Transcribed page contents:

┌──

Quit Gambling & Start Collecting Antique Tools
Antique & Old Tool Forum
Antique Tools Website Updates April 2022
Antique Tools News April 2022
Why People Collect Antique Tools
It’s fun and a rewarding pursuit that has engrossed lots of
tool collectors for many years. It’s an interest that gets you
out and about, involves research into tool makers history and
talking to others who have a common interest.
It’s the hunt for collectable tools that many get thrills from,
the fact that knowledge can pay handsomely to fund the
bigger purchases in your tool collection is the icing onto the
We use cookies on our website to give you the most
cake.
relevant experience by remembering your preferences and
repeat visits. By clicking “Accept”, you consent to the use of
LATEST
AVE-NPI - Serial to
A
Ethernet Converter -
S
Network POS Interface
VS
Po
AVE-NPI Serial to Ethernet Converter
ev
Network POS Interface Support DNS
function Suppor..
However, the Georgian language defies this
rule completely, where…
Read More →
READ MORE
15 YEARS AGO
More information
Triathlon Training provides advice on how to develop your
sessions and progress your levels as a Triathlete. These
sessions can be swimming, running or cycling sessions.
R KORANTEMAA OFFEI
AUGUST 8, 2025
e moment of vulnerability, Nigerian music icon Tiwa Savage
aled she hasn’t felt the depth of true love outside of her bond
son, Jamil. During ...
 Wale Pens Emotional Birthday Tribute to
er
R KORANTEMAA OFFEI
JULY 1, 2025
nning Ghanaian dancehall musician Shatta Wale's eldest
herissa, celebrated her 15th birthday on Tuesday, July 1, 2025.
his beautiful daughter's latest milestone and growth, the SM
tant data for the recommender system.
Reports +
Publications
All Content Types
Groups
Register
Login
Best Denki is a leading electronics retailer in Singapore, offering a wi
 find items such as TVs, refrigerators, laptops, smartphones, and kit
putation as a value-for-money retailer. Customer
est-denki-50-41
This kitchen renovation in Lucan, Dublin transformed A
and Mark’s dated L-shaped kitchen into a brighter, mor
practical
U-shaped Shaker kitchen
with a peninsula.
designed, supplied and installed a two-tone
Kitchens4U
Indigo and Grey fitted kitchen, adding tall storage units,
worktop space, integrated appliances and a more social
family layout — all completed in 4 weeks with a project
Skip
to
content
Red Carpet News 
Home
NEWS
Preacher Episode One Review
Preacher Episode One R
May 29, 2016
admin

└──

◆ TASK ITEM ◆
Write the entries out once more, exactly as they were given.

◆ ANSWER SPACE ◆
Quit Gambling & Start Collecting Antique Tools
Antique & Old Tool Forum
Antique Tools Website Updates April 2022
Antique Tools News April 2022
Why People Collect Antique Tools
It’s fun and a rewarding pursuit that has engrossed lots of
tool collectors for many years. It’s an interest that gets you
out and about, involves research into tool makers history and
talking to others who have a common interest.
It’s the hunt for collectable tools that many get thrills from,
the fact that knowledge can pay handsomely to fund the
bigger purchases in your tool collection is the icing onto the
We use cookies on our website to give you the most
cake.
relevant experience by remembering your preferences and
repeat visits. By clicking “Accept”, you consent to the use of
LATEST
AVE-NPI - Serial to
A
Ethernet Converter -
S
Network POS Interface
VS
Po
AVE-NPI Serial to Ethernet Converter
ev
Network POS Interface Support DNS
function Suppor..
However, the Georgian language defies this
rule completely, where…
Read More →
READ MORE
15 YEARS AGO
More information
Triathlon Training provides advice on how to develop your
sessions and progress your levels as a Triathlete. These
sessions can be swimming, running or cycling sessions.
R KORANTEMAA OFFEI
AUGUST 8, 2025
e moment of vulnerability, Nigerian music icon Tiwa Savage
aled she hasn’t felt the depth of true love outside of her bond
son, Jamil. During ...
 Wale Pens Emotional Birthday Tribute to
er
R KORANTEMAA OFFEI
JULY 1, 2025
nning Ghanaian dancehall musician Shatta Wale's eldest
herissa, celebrated her 15th birthday on Tuesday, July 1, 2025.
his beautiful daughter's latest milestone and growth, the SM
tant data for the recommender system.
Reports +
Publications
All Content Types
Groups
Register
Login
Best Denki is a leading electronics retailer in Singapore, offering a wi
 find items such as TVs, refrigerators, laptops, smartphones, and kit
putation as a value-for-money retailer. Customer
est-denki-50-41
This kitchen renovation in Lucan, Dublin transformed A
and Mark’s dated L-shaped kitchen into a brighter, mor
practical
U-shaped Shaker kitchen
with a peninsula.
designed, supplied and installed a two-tone
Kitchens4U
Indigo and Grey fitted kitchen, adding tall storage units,
worktop space, integrated appliances and a more social
family layout — all completed in 4 weeks with a project
Skip
to
content
Red Carpet News 
Home
NEWS
Preacher Episode One Review
Preacher Episode One R
May 29, 2016
admin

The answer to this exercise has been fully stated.